The genetic regulation of transcription in human endometrial tissue

Fung, Jenny N., Girling, Jane E., Lukowski, Samuel W., Sapkota, Yadav, Wallace, Leanne, Holdsworth-Carson, Sarah J., Henders, Anjali K., Healey, Martin, Rogers, Peter A. W., Powell, Joseph E. and Montgomery, Grant W. (2017) The genetic regulation of transcription in human endometrial tissue. Human Reproduction, 32 4: 893-904. doi:10.1093/humrep/dex006

Author Fung, Jenny N.
Girling, Jane E.
Lukowski, Samuel W.
Sapkota, Yadav
Wallace, Leanne
Holdsworth-Carson, Sarah J.
Henders, Anjali K.
Healey, Martin
Rogers, Peter A. W.
Powell, Joseph E.
Montgomery, Grant W.
Title The genetic regulation of transcription in human endometrial tissue
Journal name Human Reproduction   Check publisher's open access policy
ISSN 1460-2350
Publication date 2017-04-01
Sub-type Article (original research)
DOI 10.1093/humrep/dex006
Open Access Status Not yet assessed
Volume 32
Issue 4
Start page 893
End page 904
Total pages 12
Place of publication Oxford, United Kingdom
Publisher Oxford University Press
Language eng
Formatted abstract
Study question: Do genetic effects regulate gene expression in human endometrium

Summary answer: This study demonstrated strong genetic effects on endometrial gene expression and some evidence for genetic regulation of gene expression in a menstrual cycle stage-specific manner.

What is known already: Genetic effects on expression levels for many genes are tissue specific.

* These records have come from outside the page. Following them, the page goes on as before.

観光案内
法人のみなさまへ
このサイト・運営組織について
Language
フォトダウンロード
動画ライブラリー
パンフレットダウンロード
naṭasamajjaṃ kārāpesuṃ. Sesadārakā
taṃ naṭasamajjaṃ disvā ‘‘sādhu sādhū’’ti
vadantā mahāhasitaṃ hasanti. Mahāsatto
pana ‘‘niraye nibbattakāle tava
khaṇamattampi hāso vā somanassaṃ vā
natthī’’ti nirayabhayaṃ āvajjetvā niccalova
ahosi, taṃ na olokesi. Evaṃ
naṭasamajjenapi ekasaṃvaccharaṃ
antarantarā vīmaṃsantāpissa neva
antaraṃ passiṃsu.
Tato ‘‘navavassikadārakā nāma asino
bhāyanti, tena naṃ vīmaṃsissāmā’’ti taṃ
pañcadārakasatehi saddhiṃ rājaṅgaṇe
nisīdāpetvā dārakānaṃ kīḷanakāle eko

Endometrial gene expression varies across menstrual cycle stages and between individuals, but there are limited data on genetic control of expression in endometrium.

Study design, size, duration: We analysed genome-wide genotype and gene expression data to map cis expression quantitative trait loci (eQTL) in endometrium.

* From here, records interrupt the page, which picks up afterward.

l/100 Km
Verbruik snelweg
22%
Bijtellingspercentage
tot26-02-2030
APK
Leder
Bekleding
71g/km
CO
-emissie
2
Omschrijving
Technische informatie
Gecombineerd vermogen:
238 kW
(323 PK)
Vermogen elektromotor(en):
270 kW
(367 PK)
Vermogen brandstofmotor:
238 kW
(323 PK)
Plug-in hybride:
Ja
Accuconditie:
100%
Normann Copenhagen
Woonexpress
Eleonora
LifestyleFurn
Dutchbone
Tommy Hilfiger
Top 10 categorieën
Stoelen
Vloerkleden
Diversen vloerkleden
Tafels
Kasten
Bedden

Participants/materials, setting, methods: We recruited 123 women of European ancestry. DNA samples from blood were genotyped on Illumina HumanCoreExome chips. Total RNA was extracted from endometrial tissues. Whole-transcriptome profiles were characterized using Illumina Human HT-12 v4.0 Expression Beadchips. We performed eQTL mapping with ∼8 000 000 genotyped and imputed single nucleotide polymorphisms (SNPs) and 12 329 genes.

Main results and the role of chance: We identified a total of 18 595 cis SNP-probe associations at a study-wide level of significance (P < 1 × 10-7), which correspond to independent eQTLs for 198 unique genes. The eQTLs with the largest effect in endometrial tissue were rs4902335 for CHURC1 (P = 1.05 × 10-32) and rs147253019 for ZP3 (P = 8.22 × 10-30). We further performed a context-specific eQTL analysis to investigate if genetic effects on gene expression regulation act in a menstrual cycle-specific manner. Interestingly, five cis-eQTLs were identified with a significant stage-by-genotype interaction. The strongest stage interaction was the eQTL for C10ORF33 (PYROXD2) with SNP rs2296438 (P = 2.0 × 10-4), where we observe a 2-fold difference in the average expression levels of heterozygous samples depending on the stage of the menstrual cycle.

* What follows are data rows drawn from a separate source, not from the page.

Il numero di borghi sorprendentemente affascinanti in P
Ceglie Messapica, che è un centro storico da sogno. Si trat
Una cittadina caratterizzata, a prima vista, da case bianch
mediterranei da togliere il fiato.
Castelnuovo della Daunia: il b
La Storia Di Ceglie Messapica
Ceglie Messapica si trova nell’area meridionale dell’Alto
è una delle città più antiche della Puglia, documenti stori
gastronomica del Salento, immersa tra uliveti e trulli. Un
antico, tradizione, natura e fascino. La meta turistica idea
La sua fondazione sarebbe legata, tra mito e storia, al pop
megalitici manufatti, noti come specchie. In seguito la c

Large scale data: The summary eQTL results are publicly available to browse or download.

Limitations, reasons for caution: A limitation of the present study was the relatively modest sample size. It was not powered to identify trans-eQTLs and larger sample sizes will also be needed to provide better power to detect cis-eQTLs and cycle stage-specific effects, given the substantial changes in expression across the menstrual cycle for many genes.

Wider implications of the findings: Identification of endometrial eQTLs provides a platform for better understanding genetic effects on endometriosis risk and other endometrial-related pathologies.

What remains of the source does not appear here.